TASK ITEM: Look at each line of the listing. Copy those that hold the string "Erwachsene".
= = = = = = =
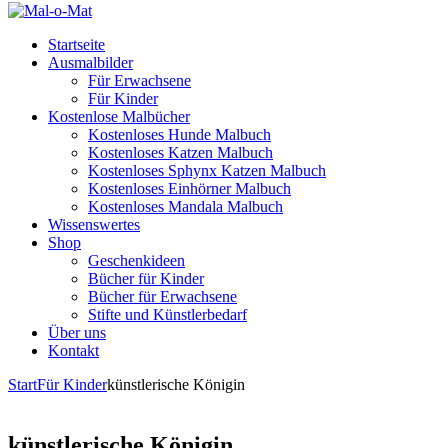
Startseite
Ausmalbilder
Für Erwachsene
Für Kinder
Kostenlose Malbücher
Kostenloses Hunde Malbuch
Kostenloses Katzen Malbuch
Kostenloses Sphynx Katzen Malbuch
Kostenloses Einhörner Malbuch
Kostenloses Mandala Malbuch
Wissenswertes
Shop
Geschenkideen
Bücher für Kinder
Bücher für Erwachsene
Stifte und Künstlerbedarf
Über uns
Kontakt
Start
Für Kinder
künstlerische Königin
künstlerische Königin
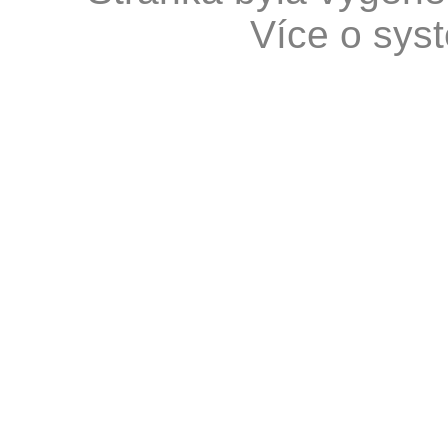
Více o sy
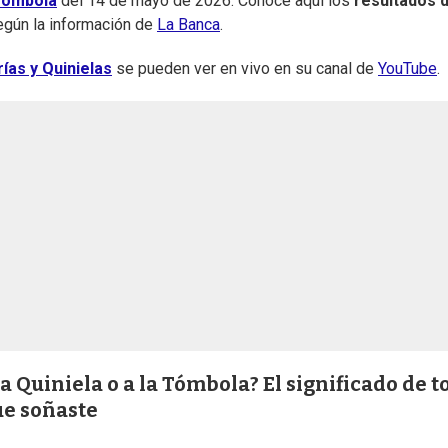
 Tómbola
del 14 de mayo de 2026. Conocé aquí los
resultados d
según la información de
La Banca
.
ías y Quinielas
se pueden ver en vivo en su canal de
YouTube
.
a Quiniela o a la Tómbola? El significado de t
ue soñaste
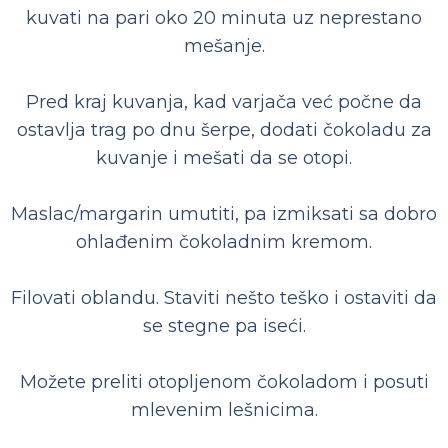
kuvati na pari oko 20 minuta uz neprestano
mešanje.
Pred kraj kuvanja, kad varjača već počne da
ostavlja trag po dnu šerpe, dodati čokoladu za
kuvanje i mešati da se otopi.
Maslac/margarin umutiti, pa izmiksati sa dobro
ohlađenim čokoladnim kremom.
Filovati oblandu. Staviti nešto teško i ostaviti da
se stegne pa iseći.
Možete preliti otopljenom čokoladom i posuti
mlevenim lešnicima.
= = = = = = =
RESULT OF THE EXERCISE:
Für Erwachsene
Bücher für Erwachsene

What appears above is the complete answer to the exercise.